Having been raised in the Anglican church, gone through the structures from Sunday School, to Izikhonzi, to Youth (and almost becoming a nun, but that’s a story for another day), I’ve got a deep appreciation for the effort my mom put into teaching me the ways of the church and also to love God. Was very surprised at my friend’s wedding when the church service was held in Zulu and I could still recite the prayers and various sections of the Anglican Prayer Book. When it comes to our elders, I guess the 2 areas they invested in the most when it comes to surviving (and thriving) in life were: Education and God. My father’s influence was a little different, his lessons were mostly on more esoteric subjects, trusting your intuition and being happy / optimistic no matter what life sent your way. Blessed to have had both spectrums guide my life in my youth and still influence my world view to this day.

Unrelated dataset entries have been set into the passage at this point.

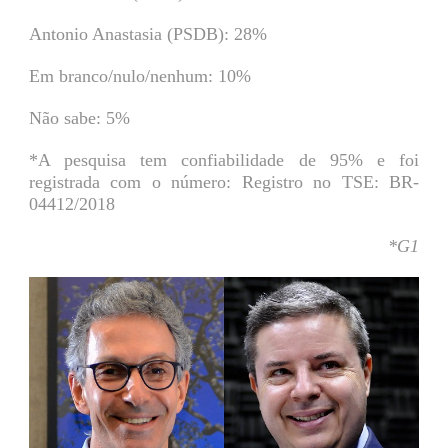
Antonio Anastasia (PSDB): 28%
Em branco/nulo/nenhum: 10%
Não sabe: 5%
*A pesquisa tem confiabilidade de 95% e foi
registrada com o número: Registro no TSE: BR-
04412/2018
*G1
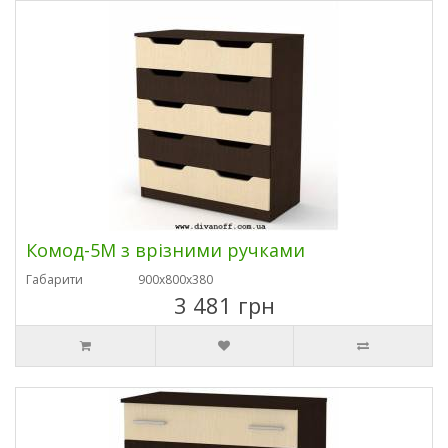
Комод-5М з врізними ручками
Габарити
900х800х380
3 481 грн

Then there was 2016. As it often happens, when life overwhelms me I tend to default to my mother-tongue. Ake nishoni, lonyaka ubungenwe yini ngempela? Sezizonke nje izinto, u2016 ukuqede nya ukusa la k’mina. And I was even cautious about writing the annual reflections during December because I didn’t trust that more terrible things would happen (which they did by the way). So, here we are. I’m not sure if it’s just me, but every year has one significant thing about it that stands out about it after maybe 10 years have passed. 1998, I started High-School, 2005, completed varsity, 2014 Zwelibanzi was born. I’m very very curious about what the 1 thing will be that describes 2016. Penny Sparrow? Losing 3 close friends? Cancelling my wedding? Moving to Kenya? Surviving 7 months without my son? Maybe it will be something positive like starting House of Jama, moving to Kenya (which had it’s highs and lows) or something else. Who knows?

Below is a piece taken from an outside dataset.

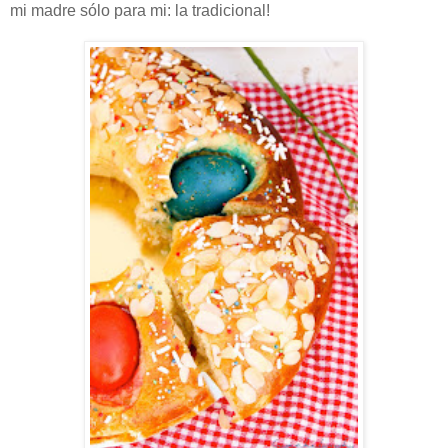
mi madre sólo para mi: la tradicional!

This isn’t how I do it every year, but I’ve found that it does help to make a list of Top 5 Things learnt (Some years it’s Top 10, but as much as I was born a glass-half full person, 10 would be a bit of a push). So if someone were to ask, what are the 5 Gifts that 2016 brought into my life, this is what I’d say:
1) Similar to the Job analogy, I had an opportunity to reflect on the question: If all things that define and comfort you were taken away, who are you? It’s hard to be honest when you’re broke and lying will bring home the bacon. But then once upon a time I got a tattoo on my back where I listed my 3 biggest values, one of them being Honesty.
2) What is love? This one question alone will probably be what I remember about 2016 a decade from now. What is love? What does love do? Where does love end? And what is love not.
3) Do you know your God? This is one question that woke me up every morning and cradled me to sleep every night. When fear and doubt and exhaustion take over, Do You KNOW Your God?
4) Where does your joy lie? This saved me, saved me from circumstances, my fears, everything I saw before my eyes and reminded me of my inner child. My constant beloved companion, the one who wants to create beauty, laugh, heal and love the whole world with all it’s 50 shades of grey.
5) Zidele. This is also one lesson that I can’t begin to describe. The idea of letting all your airs and graces, arrogance, conviction and even hope... go. When you’ve gone past your ultimate ability to hang on, when you ask ‘What if I fall’ and it says: ‘What if you fly’. (This last part isn’t by me, it’s a pic I found online and shared on Instagram).
My mom put on her Superwoman cape and carried me (through her actions, love, taking care of my son, prayers and even ukuthetha) in 2016. Words can’t begin to describe the indebtedness and great admiration I feel for this lady, and another person who hardly ever gets acknowledgement but really surprised me a great deal in 2016.... myself. I never would have ever imagined I had it in me to be still standing today.
2017: SIYOBULAL’ U VAN DAMME, ONE WAY!